The governing body provided visual evidence to show that Ao Tanaka’s goal against Spain was legitimate
FIFA has said that the “evidence available” proves that Japan’s controversial winning goal against Spain in Thursday’s World Cup action should have stood.
Ao Tanaka’s second-half goal initially appeared to have crossed the dead ball line before it was directed into the six-yard box by Kaoru Mitoma for Tanaka to prod home from close range, but the goal was allowed to stand after prolonged consultation with VAR.
Subsequent television replays appeared inconclusive, with some seeming to suggest that the ball had remained within the field of play and others looking to show that it had not.
The laws of football state that the entire sphere of the ball must be over the line for it to be considered out of play.
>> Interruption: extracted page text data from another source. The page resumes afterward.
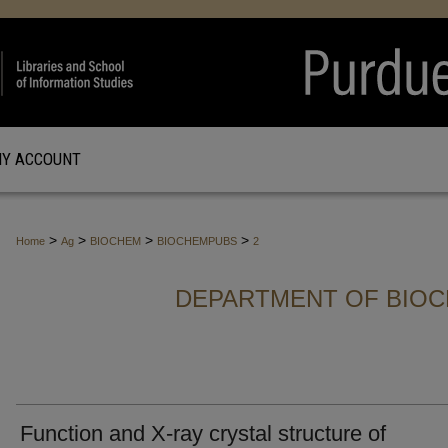
Y ACCOUNT
>
>
>
>
Home
Ag
BIOCHEM
BIOCHEMPUBS
2
DEPARTMENT OF BIOC
Function and X-ray crystal structure of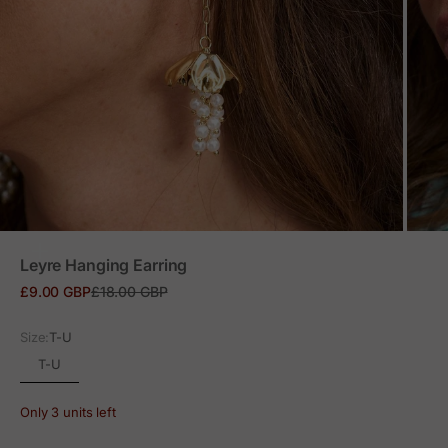
ZOOM
Leyre Hanging Earring
Sale price
Regular price
£9.00 GBP
£18.00 GBP
Size:
T-U
T-U
Only 3 units left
The goal proved to be a crucial one. It ultimately leapfrogged Japan into top spot in Group E with Spain finishing as runners-up, while Germany were eliminated in the group stages for the second World Cup in succession.
So tight was the margin that one prominent UK analyst demanded that FIFA provide the evidence with which the VAR officials made the call — and on Friday world football’s governing body published two posts to its official Twitter account in a bid to explain the decision-making process.
Japan’s second goal in their 2-1 win over Spain was checked by VAR to determine if the ball had gone out of play. The video match officials used the goal line camera images to check if the ball was still partially on the line or not. pic.twitter.com/RhN8meei6Q
— FIFA.com (@FIFAcom) December 2, 2022
“Japan’s second goal in their 2-1 win over Spain was checked by VAR to determine if the ball had gone out of play,” FIFA wrote.
“The video match officials used the goal line camera images to check if the ball was still partially on the line or not.”
FIFA added in a second tweet: “Other cameras may offer misleading images but on the evidence available, the whole of the ball was not out of play.”
In the second post FIFA made the case that the ball could have appeared in or out of play depending on the perspective from which it was viewed, with its recreation showing that a part of the ball was hanging over the line.
“If it was really out it would have been a goal kick, but the judgement of the referee was it was in,” Japan coach Hajime Moriyasu said afterwards.
“We respected it, but we were willing to respect either way. The final judgement was it was in.”
Spain boss Luis Enrique wasn’t quite so philosophical: “I felt that something fishy was going on when the VAR took as much time as it did to decide… I have nothing to say.”